Je répète, ceci n'est pas un exercice.
Je répète, c'est vraiment pas un exercice, alors tu vas BOUGER TES PUTAINS DE JAMBES MERDE !
Cours, Forest, cours !
Enfin, c'est con de dire ça.
Je m'appelle Alex quand même.
Cours, Alex, cours !
Oui, bon. Forcément. Ça passe moins d'un seul coup. Mais. Voilà.
Ma gorge me brûle et ma tête tourne.
Nan, mais là je dois me faire une petite feinte.
En fait, mon cerveau tente de me faire une blague.
C'est pas possible que je sois fatiguée, j'ai à peine fait une dizaine de mètres, on voit encore les contours de mon cadavre.
C'est pas possible, je suis pas aussi peu sportive, si ?

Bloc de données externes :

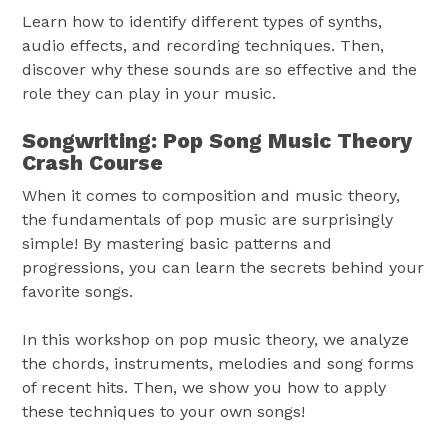
Learn how to identify different types of synths,
audio effects, and recording techniques. Then,
discover why these sounds are so effective and the
role they can play in your music.
Songwriting: Pop Song Music Theory
Crash Course
When it comes to composition and music theory,
the fundamentals of pop music are surprisingly
simple! By mastering basic patterns and
progressions, you can learn the secrets behind your
favorite songs.
In this workshop on pop music theory, we analyze
the chords, instruments, melodies and song forms
of recent hits. Then, we show you how to apply
these techniques to your own songs!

D'accord j'ai peut-être bien eu recours à quelques techniques impliquant des fausses maladies génétiques histoire de rater quelques cours de sport.
Bon, d'accord tous depuis ma troisième.
Mais quand même, j'arrive à courir, normalement.
Je cours deux heures par mois avec mon cousin.
Certes, c'était principalement pour échapper à notre Tante quand elle se rendait compte que nous avions cassé toutes ses boules de cristal.
Ça lui apprendra à avoir autant de boules de cristal.
En plus ça fait très moche comme décoration des boules de cristal.
Penser à ça me redonne un peu d'énergie et je me retrouve face à une succession de petites ruelles.
Si ça se trouve je vais croiser un autre truc poilu masqué.
La nuit est tombée et les ruelles ne sont plus très sûres...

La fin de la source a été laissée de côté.